• [Work order]:
Look through the material below and copy exactly the lines from the line with "ای بسا ابلیس آدم رو" to the line with "نردبان آسمان", those two lines included.

┏━━

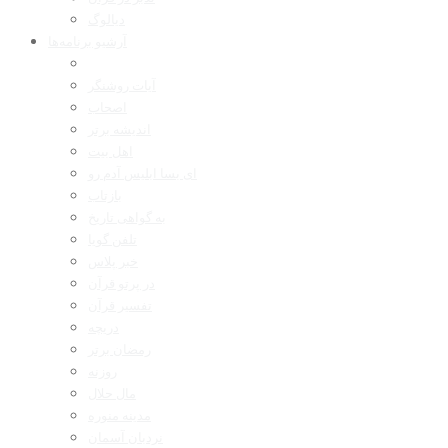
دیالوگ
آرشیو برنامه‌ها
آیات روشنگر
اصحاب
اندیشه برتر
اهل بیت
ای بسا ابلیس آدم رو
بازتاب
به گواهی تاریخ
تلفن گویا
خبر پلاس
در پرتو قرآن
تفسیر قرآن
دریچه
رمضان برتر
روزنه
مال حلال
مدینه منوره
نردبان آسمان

┗━━
┏━━

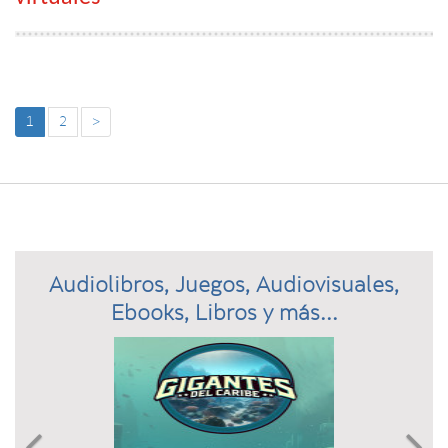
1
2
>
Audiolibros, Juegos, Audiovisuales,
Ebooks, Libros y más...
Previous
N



┗━━

• [Expected answer]:
ای بسا ابلیس آدم رو
بازتاب
به گواهی تاریخ
تلفن گویا
خبر پلاس
در پرتو قرآن
تفسیر قرآن
دریچه
رمضان برتر
روزنه
مال حلال
مدینه منوره
نردبان آسمان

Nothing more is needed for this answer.